Mr. Henry was convicted and executed in 1894 for tossing a bomb into the crowded, upscale Terminus Cafe in Paris, killing one and wounding 20 others. Henry was an anarchist. He said at trial that his action was driven by his "hatred for the ruling classes"; the year before another Henry bomb had killed five French policemen. Henry's change in targets - a cafe rather than policemen - in part prompted the question on whether he was the first "modern" terrorist; someone hoping to use carnage among innocents to further their cause. Henry was said to have passed up several other cafes along the Avenue de l'Opera before selecting the Terminus Cafe because they were not sufficiently crowded.
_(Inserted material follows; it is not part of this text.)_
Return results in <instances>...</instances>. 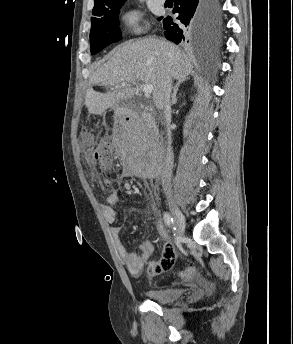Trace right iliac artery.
I'll return each mask as SVG.
<instances>
[{"label":"right iliac artery","instance_id":"right-iliac-artery-1","mask_svg":"<svg viewBox=\"0 0 293 344\" xmlns=\"http://www.w3.org/2000/svg\"><path fill=\"white\" fill-rule=\"evenodd\" d=\"M164 222L168 227H171L173 225V217L170 213L165 212L164 213Z\"/></svg>","mask_w":293,"mask_h":344}]
</instances>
The BBC story makes for an interesting read, but the odd coincidence comes into play here. Three days after the BBC piece appeared, the Huffington Post published "The World's First 'Terrorists'," by writer Johann Hari, the first third of which recounts the story of Emile Henry told just days earlier on the BBC. Hari's piece goes on to also talk about American anarchists before going on to compare and contrast anarchist terror movements of the 19th century to global terrorism today.
Like the BBC piece, Hari's article is quite interesting and his telling of the Henry story is different from the BBC's. Still, it is odd that two pieces about an obscure French anarchist from more than 100 years ago should appear in print just days apart.